O Rock envelheceu

Estilo não tem presença marcante em plataformas mais modernas para se consumir música


Por Marcelo Reis

Sabe aquele idoso que não se adapta às novas tecnologias, continua preferindo enviar cartas pelo correio do que escrever um email, não participa ativamente das redes sociais e vive das lembranças do passado? Pois assim está se tornando o Rock. Com seus 60 e poucos anos, o ritmo que foi o mais importante e influente do século XX está vendo o seu prestígio e poder acabar lentamente.

No mês passado, o Relatório Nielsen, que faz uma análise do mercado da música, mostrou que, pela primeira vez na história, o rock deixou de ser o gênero musical mais consumido nos EUA. Sim, exatamente o berço onde nasceu. O estilo foi superado pelo Hip Hop, 20 anos mais jovem. Nascido nos anos 50, o Rock não está acompanhando a modernidade e foi batido de forma avassaladora, exatamente na mídia mais recente: as plataforma de streaming. O hip hop responde por 30% dos streams enquanto o rock tem apenas 16%.

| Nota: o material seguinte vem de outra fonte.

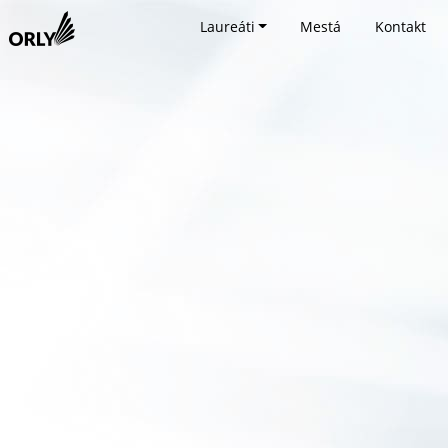
Laureáti
Mestá
Kontakt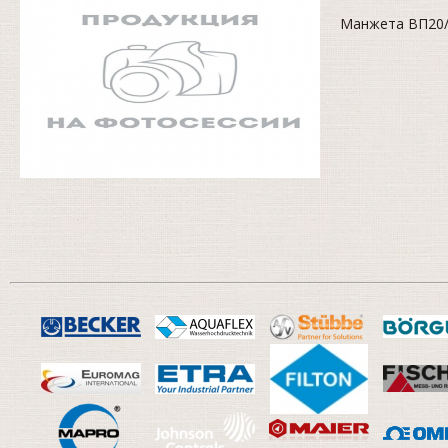
Манжета ВП20/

Entretanto, o rock continua forte nas vendas físicas, ou seja, na forma antiga de se consumir música. Nesse mercado, o rock domina com 40% enquanto o hip hop vende pouco. Entretanto o streaming é a forma de ouvir música mais utilizada pelo público jovem, o que significa dizer que, se não mudar seu perfil, o rock continuará perdendo influência e força.

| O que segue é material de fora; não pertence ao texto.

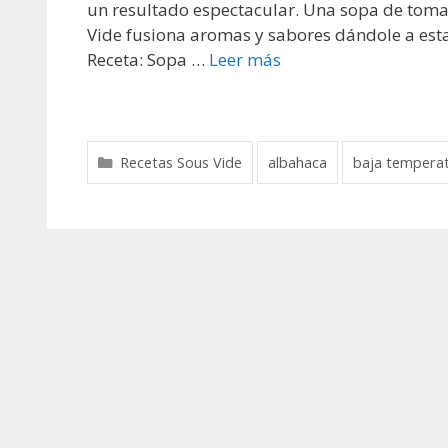
un resultado espectacular. Una sopa de tomate
Vide fusiona aromas y sabores dándole a esta 
Receta: Sopa …
Leer más
Recetas Sous Vide
albahaca
baja tempera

Muitos artistas já classificam o hip hop como o novo rock, ao ser o estilo preferido dos jovens. Muitas vezes, hip hop e rock se confundem e muitas bandas mesclam os dois estilos. O fato é que a roda da evolução segue girando e passando por cima de quem não acompanha o seu ritmo. Para recuperar o seu posto perdido o Rock precisa deixar de viver das suas glórias do passado e apostar em novos ídolos.